Richard Lewontin—Genetic Determination and Adaptation: Two Bad Metaphors


It was a fine evening here in Chicago, with all these superstars of evolutionary biology in attendance. It was also an information-dense evening — I tried to keep up on my little laptop, but I know I missed a lot. Fortunately, I’m not alone: Rob Mitchum and Jeremy Manier were also covering the event, and have a play-by-play available. I’ll just dump what I’ve got here tonight. I do have wi-fi passwords so I can get things up a little more promptly tomorrow and Saturday.

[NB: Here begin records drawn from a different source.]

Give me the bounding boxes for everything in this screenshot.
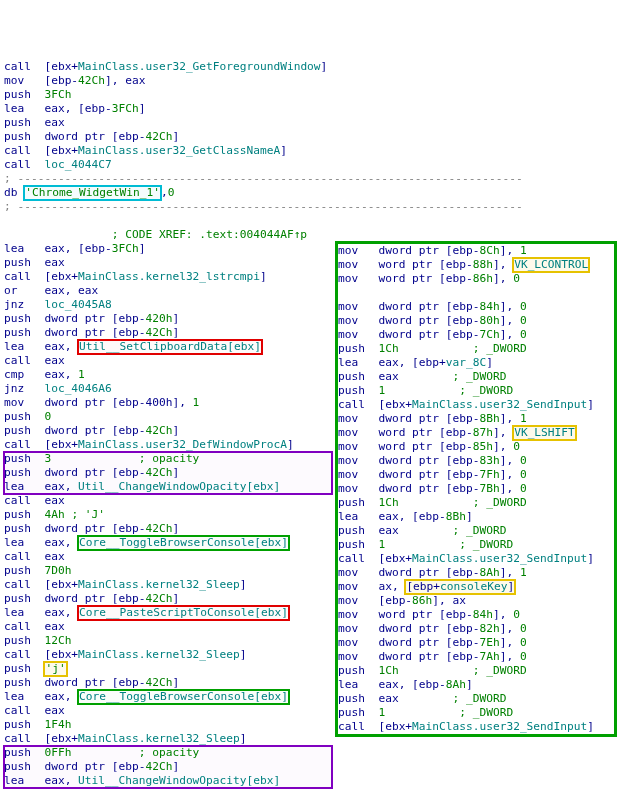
util-setclipboarddata: Util__SetClipboardData[ebx] xyxy=(78,340,262,354)
sendinput-block: mov dword ptr [ebp-8Ch], 1mov word ptr [… xyxy=(336,242,616,736)
vk-const: VK_LSHIFT xyxy=(513,426,576,440)
opacity-block-1: push 3 ; opacitypush dword ptr [ebp-42Ch… xyxy=(4,452,332,494)
push-j-char: 'j' xyxy=(44,662,66,676)
core-togglebrowserconsole-2: Core__ToggleBrowserConsole[ebx] xyxy=(78,690,289,704)
string-chrome-widgetwin: 'Chrome_WidgetWin_1' xyxy=(24,186,161,200)
core-togglebrowserconsole-1: Core__ToggleBrowserConsole[ebx] xyxy=(78,536,289,550)
core-pastescripttoconsole: Core__PasteScriptToConsole[ebx] xyxy=(78,606,289,620)
vk-const: VK_LCONTROL xyxy=(513,258,589,272)
consolekey-ref: [ebp+consoleKey] xyxy=(405,580,515,594)
opacity-block-2: push 0FFh ; opacitypush dword ptr [ebp-4… xyxy=(4,746,332,788)
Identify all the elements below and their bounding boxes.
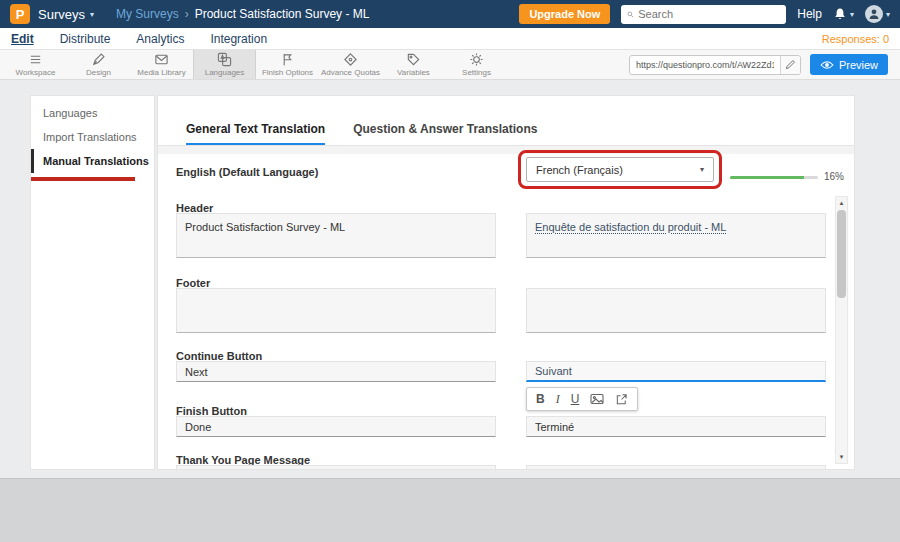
scroll-down-button[interactable]: ▼	[836, 451, 847, 463]
settings-gear-icon	[469, 52, 484, 67]
target-text-header-value: Enquête de satisfaction du produit - ML	[535, 221, 726, 233]
toolbar-item-finish-options[interactable]: Finish Options	[256, 50, 319, 79]
breadcrumb-my-surveys[interactable]: My Surveys	[116, 7, 179, 21]
format-toolbar: B I U	[526, 387, 638, 411]
insert-link-button[interactable]	[615, 393, 628, 406]
toolbar-item-label: Finish Options	[262, 68, 313, 77]
search-input[interactable]	[638, 8, 780, 20]
toolbar-item-label: Advance Quotas	[321, 68, 380, 77]
topbar: P Surveys ▾ My Surveys › Product Satisfa…	[0, 0, 900, 28]
logo-letter: P	[16, 7, 25, 22]
sidebar-item-manual-translations[interactable]: Manual Translations	[31, 149, 154, 173]
toolbar-item-label: Variables	[397, 68, 430, 77]
scrollbar-thumb[interactable]	[837, 210, 846, 298]
target-text-header[interactable]: Enquête de satisfaction du produit - ML	[526, 213, 826, 258]
toolbar-item-variables[interactable]: Variables	[382, 50, 445, 79]
media-library-icon	[154, 52, 169, 67]
upgrade-now-button[interactable]: Upgrade Now	[519, 4, 610, 24]
account-menu[interactable]: ▾	[865, 5, 890, 23]
tab-edit[interactable]: Edit	[11, 32, 34, 46]
source-text-thank-you[interactable]	[176, 465, 496, 470]
bell-icon	[833, 7, 847, 21]
target-text-thank-you[interactable]	[526, 465, 826, 470]
chevron-down-icon: ▾	[700, 165, 704, 174]
pencil-icon	[785, 59, 796, 70]
surveys-menu-label: Surveys	[38, 7, 85, 22]
main-nav: Edit Distribute Analytics Integration Re…	[0, 28, 900, 50]
edit-url-button[interactable]	[780, 56, 800, 74]
translation-progress-percent: 16%	[824, 171, 844, 182]
search-box[interactable]	[621, 5, 786, 24]
toolbar-item-label: Design	[86, 68, 111, 77]
manual-translations-panel: General Text Translation Question & Answ…	[157, 95, 855, 470]
variables-icon	[406, 52, 421, 67]
workspace-icon	[28, 52, 43, 67]
target-input-continue-button[interactable]	[526, 361, 826, 382]
avatar	[865, 5, 883, 23]
source-text-footer[interactable]	[176, 288, 496, 333]
annotation-red-underline	[31, 177, 135, 181]
toolbar-item-advance-quotas[interactable]: Advance Quotas	[319, 50, 382, 79]
breadcrumb-survey-title: Product Satisfaction Survey - ML	[195, 7, 370, 21]
tab-general-text-translation[interactable]: General Text Translation	[186, 122, 325, 145]
breadcrumb-separator: ›	[185, 7, 189, 21]
preview-label: Preview	[839, 59, 878, 71]
target-text-footer[interactable]	[526, 288, 826, 333]
source-language-label: English (Default Language)	[176, 166, 318, 178]
eye-icon	[820, 60, 834, 70]
scroll-up-button[interactable]: ▲	[836, 197, 847, 209]
notifications-menu[interactable]: ▾	[833, 7, 854, 21]
translation-progress-fill	[730, 176, 804, 179]
breadcrumb: My Surveys › Product Satisfaction Survey…	[116, 7, 369, 21]
toolbar-item-languages[interactable]: Languages	[193, 50, 256, 79]
translation-progress-bar	[730, 176, 818, 179]
chevron-down-icon: ▾	[850, 10, 854, 19]
bold-button[interactable]: B	[536, 393, 545, 405]
chevron-down-icon: ▾	[90, 10, 94, 19]
translation-tabs: General Text Translation Question & Answ…	[186, 122, 537, 145]
toolbar-item-label: Media Library	[137, 68, 185, 77]
source-input-continue-button[interactable]	[176, 361, 496, 382]
toolbar-item-design[interactable]: Design	[67, 50, 130, 79]
target-language-value: French (Français)	[536, 164, 623, 176]
topbar-right: Upgrade Now Help ▾ ▾	[519, 4, 890, 24]
edit-toolbar: Workspace Design Media Library Languages…	[0, 50, 900, 80]
underline-button[interactable]: U	[571, 393, 580, 405]
advance-quotas-icon	[343, 52, 358, 67]
person-icon	[867, 7, 881, 21]
source-text-header[interactable]: Product Satisfaction Survey - ML	[176, 213, 496, 258]
target-input-finish-button[interactable]	[526, 416, 826, 437]
target-language-select[interactable]: French (Français) ▾	[526, 157, 714, 182]
toolbar-item-label: Languages	[205, 68, 245, 77]
page-footer-area	[0, 478, 900, 542]
tab-analytics[interactable]: Analytics	[136, 32, 184, 46]
source-input-finish-button[interactable]	[176, 416, 496, 437]
tab-distribute[interactable]: Distribute	[60, 32, 111, 46]
surveys-product-menu[interactable]: Surveys ▾	[38, 7, 94, 22]
toolbar-item-label: Workspace	[16, 68, 56, 77]
tab-question-answer-translations[interactable]: Question & Answer Translations	[353, 122, 537, 145]
translations-sidebar: Languages Import Translations Manual Tra…	[30, 95, 155, 470]
finish-options-icon	[280, 52, 295, 67]
toolbar-item-workspace[interactable]: Workspace	[4, 50, 67, 79]
toolbar-item-settings[interactable]: Settings	[445, 50, 508, 79]
toolbar-item-label: Settings	[462, 68, 491, 77]
design-icon	[91, 52, 106, 67]
preview-button[interactable]: Preview	[810, 54, 888, 75]
questionpro-logo[interactable]: P	[10, 4, 30, 24]
toolbar-right: Preview	[629, 50, 896, 79]
sidebar-item-import-translations[interactable]: Import Translations	[31, 125, 154, 149]
sidebar-item-languages[interactable]: Languages	[31, 101, 154, 125]
scrollbar[interactable]: ▲ ▼	[835, 196, 848, 464]
italic-button[interactable]: I	[556, 393, 560, 405]
tab-integration[interactable]: Integration	[210, 32, 267, 46]
languages-icon	[217, 52, 232, 67]
survey-url-box	[629, 55, 801, 75]
responses-count[interactable]: Responses: 0	[822, 33, 889, 45]
survey-url-input[interactable]	[630, 60, 780, 70]
toolbar-item-media-library[interactable]: Media Library	[130, 50, 193, 79]
search-icon	[627, 9, 634, 20]
chevron-down-icon: ▾	[886, 10, 890, 19]
insert-image-button[interactable]	[590, 393, 604, 405]
help-link[interactable]: Help	[797, 7, 822, 21]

Richard Lewontin opened up with a few deprecatory comments about the religiosity of our surroundings (the talks were given in a chapel) and our purpose, the reverence given to Saint Darwin. He was there to talk about the importance and danger of metaphors, and addressed two of them. The New Testament metaphor of genes make organisms, and the Old Testament metaphor that organisms adapt to the environment.

It’s not true that genes make organisms. Organisms are consequence of interactions between inside and outside, genes and molecules, and the phenotype is not predictable from the genotype. He discussed the classic example of norms of reaction in Achillea, showing growth of clones in different environments. Cloned plants taken from cuttings — so they’re genetically identical — and grown in different environments show different patterns of growth, and, for instance, don’t show a simple relationship between morphology and the elevation at which they’re grown. Another example is bristle number in Drosophila which show similar unpredictable pattern of response to temperature. Another thing to think about: look at the fingerprints on your left and right index fingers. They’re not identical, but they have the same genes and formed in the same environment at the same time. Living organisms are the outcome of developmental and physiological processes influenced four factors: genes, non-genic molecules in the embryo, environment, and random variation.
Biologists have known this for years but have fallen prey to the metaphor of genetic determinism. (He also mentioned another bad metaphor as an aside: the cell as a machine.)

The other bad bad metaphor is the idea that organisms adapt to ecological niches. Organisms do not fit into preexisting niches. You can’t look at “niches” in the environment…there are an infinity of them. The organism determines the niche. A better idea is the concept of niche construction, in which niches change as organisms evolve. Organisms take whats available and integrate it with their biology, and the life activities of organisms determine what is relevant. When did living in water become the niche of the ancestral seal?

Organisms seek out appropriate environments, the idea of microclimate. Put mesic (adapted to environments with a moderate amount of moisture) and xeric (dry or desert) flies in evironments with different zones of humidity, one surprising result is that the xeric flies move most quickly and determinedly to moist areas, more so than mesic flies. It’s not that dry-adapted flies can handle dryness better…it’s that they’re better at finding damp microenvironments.

Lewontin gave several other examples of organisms that respond in sophisticated ways to confound simple interpretations of adaptation: that we all produce shells of altered microenvironments around us by our metabolic activity; that trees can count the number of days of a certain temperature to trigger flowering; that Daphnia measure the rate of environmental change to determine whether to reproduce sexually or asexually; that organisms modulate the statistical properties of their environment by storage.

He suggested that we need to set aside the bad metaphor of adaptation for a less bad metaphor of construction. Unfortunately, this creates a difficult situation for scientists interested in selection, because, for instance, frequency dependent selection means that the addition of new genotypes to the gene pool (which happens constantly) causes fitness to change in unpredictable ways. It’s a game of rock-paper-scissors with a lot more than just three possibilities. He closed by saying that addressing this kind of problem should be the goal of the next generation of evolutionary biologists.